In the great Indian democratic exercise called elections, 24 assembly constituencies in J&K have never voted; these seats are in Pakistan-occupied Kashmir (PoK). The 111-member J&K assembly, in effect, has always functioned with 87 legislators—46 from Kashmir, 37 from Jammu and four from Ladakh. Any party or alliance which wins Muslim-majority Kashmir is virtually assured of forming the government in the state. But this equation could change if the BJP government at the Centre moves ahead with a reported proposal that has riled political parties and people of Kashmir.
Union home minister Amit Shah is said to be actively considering a demand from the state’s BJP unit to give the Jammu region larger representation in the assembly—by constituting a delimitation commission to redraw the scope and size of the assembly segments and determine the number of seats to be reserved for schedules castes. On Tuesday, Shah was given a detailed presentation on the situation in the state. India had amended the Constitution before to put off any fresh delimitation till 2026, which is seven years away.
The state BJP, however, wants eight seats from PoK to be “defreezed” for refugees from the Pakistan-held region. Most of these refugees are settled in Jammu. The state is under President’s rule since last December 18 after the BJP pulled out of the ruling alliance with the PDP. J&K governor Satya Pal Malik, who submitted a three-page report on the situation in the state to Prime Minister Narendra Modi and Shah in the first week of June, is likely to recommend an extension of president’s rule for the second time from July 3.
Giving more assembly seats to Jammu—a Hindu-majority region—could end the primacy of the Valley in elections; any party which can sweep Jammu in the hustings will be in a position to form the government in the state. The BJP has made a case for electing the state’s first “Hindu chief minister”; the only chief minister from the region was Congress’s Ghulam Nabi Azad.
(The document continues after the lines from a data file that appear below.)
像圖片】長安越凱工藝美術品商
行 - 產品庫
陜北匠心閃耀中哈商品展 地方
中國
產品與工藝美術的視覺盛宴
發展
Though officials said that there was no discussion during Shah’s meeting on any delimitation commission for the state, Kashmir’s political leaders are aghast over the potential move. “Distressed to hear about GoI’s (Government of India) plan to redraw assembly constituencies in J&K. Forced delimitation is an obvious attempt to inflict another emotional partition of the state on communal lines. Instead of allowing old wounds to heal, GoI is inflicting pain on Kashmiris,” former chief minister and Peoples Democratic Party president Mehbooba Mufti said on Twitter.
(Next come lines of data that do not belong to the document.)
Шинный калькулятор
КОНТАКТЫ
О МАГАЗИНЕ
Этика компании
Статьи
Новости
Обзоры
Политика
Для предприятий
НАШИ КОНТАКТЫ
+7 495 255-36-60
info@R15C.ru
Another former chief minister, National Conference leader Omar Abdullah, was caustic in his reaction to the proposed move. “It’s rather surprising that the BJP, which talks about bringing J&K on a par with other states by removing 370 & 35-A, now wants to treat J&K differently from other states in this one respect,” Omar said, referring to the country-wide freeze on delimitation. He added that when delimitation takes place in the rest of the country, the BJP was welcome to apply it to J&K. Until then, Omar said, his party will oppose any attempt to make changes “without a mandate from the people of the state”. The BJP’s aggressive stand on Article 370 and 35-A—which give J&K its unique character—is seen by Kashmiris as an attempt to tinker with the state’s autonomy. The delay in holding the long-due assembly polls—the Election Commission cites law and order in Kashmir as the reason—is also seen as a deliberate ploy by the BJP government at the Centre. However, Lok Sabha polls were held across the state with the BJP winning two seats from Jammu and one from Ladakh.
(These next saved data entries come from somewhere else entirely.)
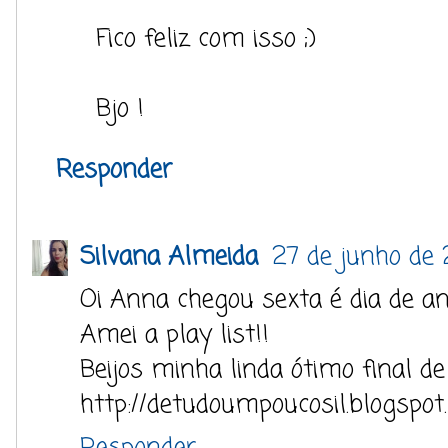
Fico feliz com isso ;)
Bjo !
Responder
Silvana Almeida
27 de junho de 
Oi Anna chegou sexta é dia de 
Amei a play list!!
Beijos minha linda ótimo final d
http://detudoumpoucosil.blogspot
Responder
In the recent parliamentary polls, the NC got the most votes in 33 assembly segments while the BJP took the lead in 25 assembly segments in Jammu. In the 2014 assembly elections, the BJP had won 25 of the 37 seats in Jammu and the PDP 28, mostly in the Valley. For the BJP, any scope of forming the government on its own lies in the Hindu votes of Jammu.
Bureaucrat-turned-politician Shah Faesal, however, warned that any delimitation exercise at this stage will be seen as manipulative and will have dangerous consequences for the state. “If the idea is to adjust assembly constituencies to (the) needs of the growing population then let’s wait for the assembly to be reconstituted,” he suggested.
- Giving more assembly seats to Jammu—a Hindu-majority region—could end the primacy of Kashmir Valley in elections.
- The state BJP wants eight seats of PoK to be “defreezed” for refugees from the Pakistan-held region.